O Banco Central americano jogou no lixo a teoria ortodoxa monetarista na lata de lixo, deixando, porém, válida, apenas, para os países pobres: adotou a heterodoxia radical: aumentou por quatro vezes a oferta monetária em circulação, para salvar a banca em bancarrota; com mais dinheiro na circulação capitalista, não se verificou a verdade petrificada pelos neoliberais de que a inflação é fenômeno monetário; pelo contrário, mais dinheiro, em volume fenomenal, na economia, diminuiu a taxa de juros, reduziu a dívida pública, perdoou dívida contratada a prazo pelos capitalistas, diminuiu, relativamente, os salários e aumentou, também, relativamente, os preços, enquanto expandiu a arrecadação tributária e, igualmente, a eficiência marginal do capital, ou seja, o lucro do capital.
LULA DESMENTIU SUA PRÓPRIA CRENÇA FAMILIAR
Lula, na ocasião, aconselhado pelos neoliberais tupiniquins a seguir o velho exemplo de Dona Lindu, fez o contrário: mandou o povo gastar, para contornar a crise do subprime; a situação mudou, a economia cresceu e caiu por terra, naquele momento, o receituário neoliberal; com mais gastos sociais, mais arrecadação entrou nos cofres do tesouro, transformada em investimentos, que levaram o PIB a 9% ao ano.
A situação seguiu positiva para a economia, capaz de garantir a eleição e a reeleição de Dilma Rousseff, em 2010 e 2014 ; a reversão viria pela força reacionária do golpe que os neoliberais dariam em 2016, com impeachment sem crime de responsabilidade para justificá-lo, levando o país ao retrocesso, sob Temer e Bolsonaro.
O início de recuperação só viria com a vitória lulista em 2022, com o país escapulindo de golpe de estado bolsonarista, mas o quadro institucional retrocedeu em prejuízo para sociedade; os neoliberais, com maioria no Congresso, instalou semiparlamentarismo/semipresidencialismo inconstitucional, para impedir o presidencialismo constitucional de governar na linha antineoliberal.
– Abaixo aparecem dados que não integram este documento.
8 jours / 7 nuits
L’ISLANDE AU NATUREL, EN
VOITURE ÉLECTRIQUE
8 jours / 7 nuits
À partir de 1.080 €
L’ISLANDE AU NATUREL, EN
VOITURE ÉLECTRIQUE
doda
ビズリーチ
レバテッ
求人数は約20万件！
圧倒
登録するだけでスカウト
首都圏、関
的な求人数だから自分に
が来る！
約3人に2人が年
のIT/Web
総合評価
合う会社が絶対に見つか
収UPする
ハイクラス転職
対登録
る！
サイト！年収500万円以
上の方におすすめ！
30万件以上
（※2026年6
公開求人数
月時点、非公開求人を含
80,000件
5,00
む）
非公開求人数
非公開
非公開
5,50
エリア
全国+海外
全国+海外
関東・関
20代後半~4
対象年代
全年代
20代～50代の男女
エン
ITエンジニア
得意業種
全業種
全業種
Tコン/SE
Nesse contexto de restauração antidemocrática, os neoliberais construíram um monstrengo institucional anti-republicano: as emendas inconstitucionais parlamentares que reverteram a lógica republicana presidencialista, para impor neoliberalismo parlamentarista apoiado pelo mercado financeiro; nesse período(2022-2026), que está terminando com terceiro mandato lulista, sobrou ao presidente Lula, apenas, o espaço para fazer o que considerou inafastável: políticas sociais nos limites negociados com o neoliberalismo parlamentar anti-desenvolvimentista; o presidente viveu, nos últimos quatro anos, no fio da navalha, em cenário político prejudicial à governabilidade de viés social, antineoliberal.
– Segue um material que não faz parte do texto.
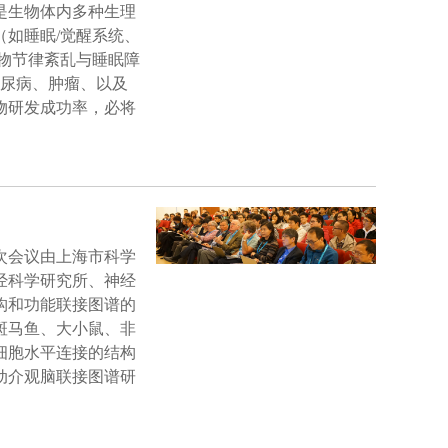
是生物体内多种生理
如睡眠/觉醒系统、
物节律紊乱与睡眠障
糖尿病、肿瘤、以及
物研发成功率，必将
本次会议由上海市科学
经科学研究所、神经
构和功能联接图谱的
斑马鱼、大小鼠、非
细胞水平连接的结构
动介观脑联接图谱研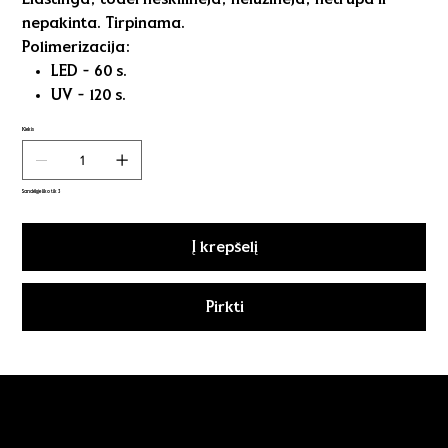
nepakinta. Tirpinama.
Polimerizacija:
LED - 60 s.
UV - 120 s.
Kiekis
Sandėlyje liko tik 3
Į krepšelį
Pirkti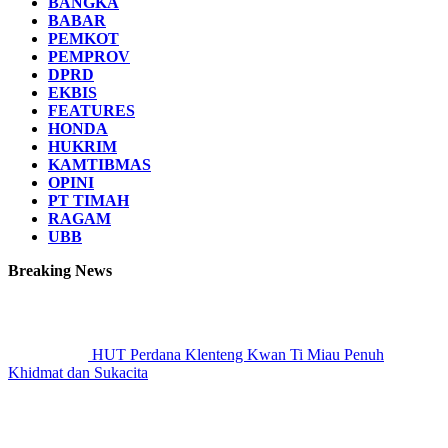
BANGKA
BABAR
PEMKOT
PEMPROV
DPRD
EKBIS
FEATURES
HONDA
HUKRIM
KAMTIBMAS
OPINI
PT TIMAH
RAGAM
UBB
Breaking News
HUT Perdana Klenteng Kwan Ti Miau Penuh
Khidmat dan Sukacita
Assim, de forma heroica, Lula tenta, agora, o quarto mandato cercado por forças adversas ancoradas no avanço mundial do fascismo contra o qual se transforma na esperança democrática latino-americana em resistência à onda ultraneoliberal, encarnada no PL do fascista Flávio Bolsonaro, brandindo o discurso da soberania nacional neste 7 de setembro em véspera eleitoral.